=== What the task requires ===
Below this line are records; transcribe exactly the lines between the one holding "tom jako prorokyně pod" and the one holding "2025/2026 resmi dimulai.", inclusive, and omit the pictures.

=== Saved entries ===
● ● ●

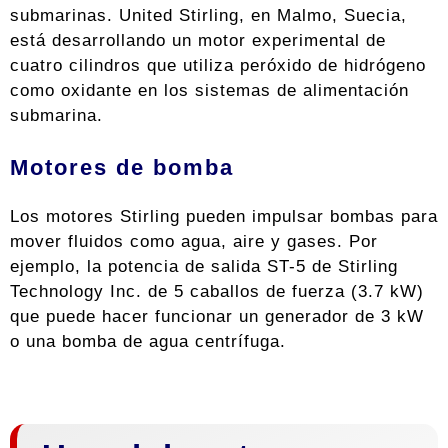
submarinas. United Stirling, en Malmo, Suecia,
está desarrollando un motor experimental de
cuatro cilindros que utiliza peróxido de hidrógeno
como oxidante en los sistemas de alimentación
submarina.
Motores de bomba
Los motores Stirling pueden impulsar bombas para
mover fluidos como agua, aire y gases. Por
ejemplo, la potencia de salida ST-5 de Stirling
Technology Inc. de 5 caballos de fuerza (3.7 kW)
que puede hacer funcionar un generador de 3 kW
o una bomba de agua centrífuga.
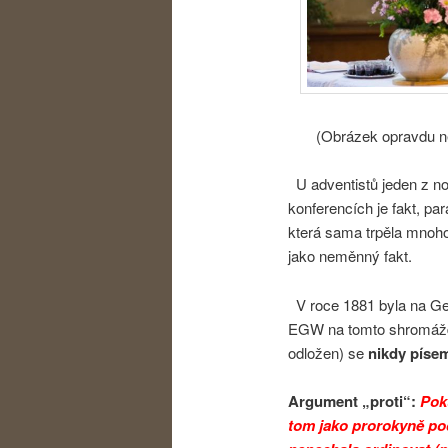
(Obrázek opravdu není 
U adventistů jeden z n
konferencích je fakt, p
která sama trpěla mnoho
jako neměnný fakt.
V roce 1881 byla na Gen
EGW na tomto shromážděn
odložen) se
nikdy písem
Argument „proti“:
Pok
tom jako prorokyně pod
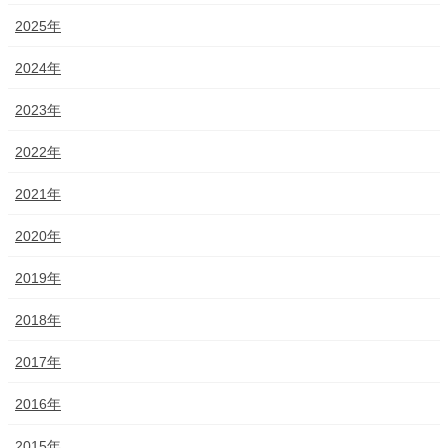
2025年
2024年
2023年
2022年
2021年
2020年
2019年
2018年
2017年
2016年
2015年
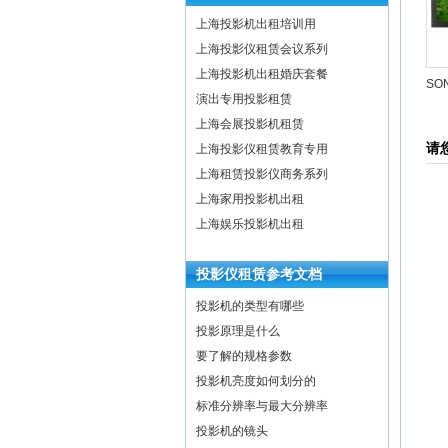
上海投影机出租培训用
上海投影仪租赁会议系列
上海投影机出租婚庆套餐
SO
演出专用投影租赁
上海会展投影机租赁
请
上海投影仪租赁教育专用
上海租赁投影仪商务系列
上海家用投影机出租
上海娱乐投影机出租
投影仪租赁参考文档
投影机的类型有哪些
投影原理是什么
要了解的规格参数
投影机亮度如何划分的
标准分辨率与最大分辨率
投影机的镜头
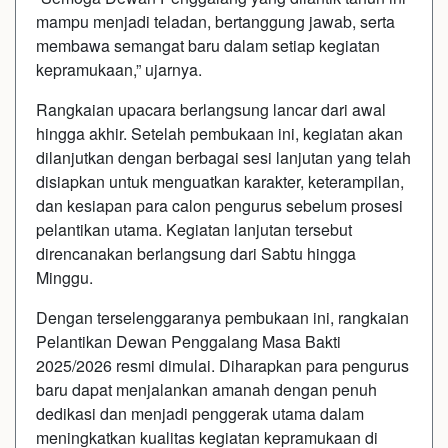
mampu menjadi teladan, bertanggung jawab, serta
membawa semangat baru dalam setiap kegiatan
kepramukaan,” ujarnya.
Rangkaian upacara berlangsung lancar dari awal
hingga akhir. Setelah pembukaan ini, kegiatan akan
dilanjutkan dengan berbagai sesi lanjutan yang telah
disiapkan untuk menguatkan karakter, keterampilan,
dan kesiapan para calon pengurus sebelum prosesi
pelantikan utama. Kegiatan lanjutan tersebut
direncanakan berlangsung dari Sabtu hingga
Minggu.
Dengan terselenggaranya pembukaan ini, rangkaian
Pelantikan Dewan Penggalang Masa Bakti
2025/2026 resmi dimulai. Diharapkan para pengurus
baru dapat menjalankan amanah dengan penuh
dedikasi dan menjadi penggerak utama dalam
meningkatkan kualitas kegiatan kepramukaan di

● ● ●

=== Response for this exercise ===
tom jako prorokyně pod
2025年
2024年
2023年
2022年
2021年
2020年
2019年
2018年
2017年
2016年
2015年
上海投影机出租培训用
上海投影仪租赁会议系列
上海投影机出租婚庆套餐
SO
演出专用投影租赁
上海会展投影机租赁
请
上海投影仪租赁教育专用
上海租赁投影仪商务系列
上海家用投影机出租
上海娱乐投影机出租
投影仪租赁参考文档
投影机的类型有哪些
投影原理是什么
要了解的规格参数
投影机亮度如何划分的
标准分辨率与最大分辨率
投影机的镜头
mampu menjadi teladan, bertanggung jawab, serta
membawa semangat baru dalam setiap kegiatan
kepramukaan,” ujarnya.
Rangkaian upacara berlangsung lancar dari awal
hingga akhir. Setelah pembukaan ini, kegiatan akan
dilanjutkan dengan berbagai sesi lanjutan yang telah
disiapkan untuk menguatkan karakter, keterampilan,
dan kesiapan para calon pengurus sebelum prosesi
pelantikan utama. Kegiatan lanjutan tersebut
direncanakan berlangsung dari Sabtu hingga
Minggu.
Dengan terselenggaranya pembukaan ini, rangkaian
Pelantikan Dewan Penggalang Masa Bakti
2025/2026 resmi dimulai. Diharapkan para pengurus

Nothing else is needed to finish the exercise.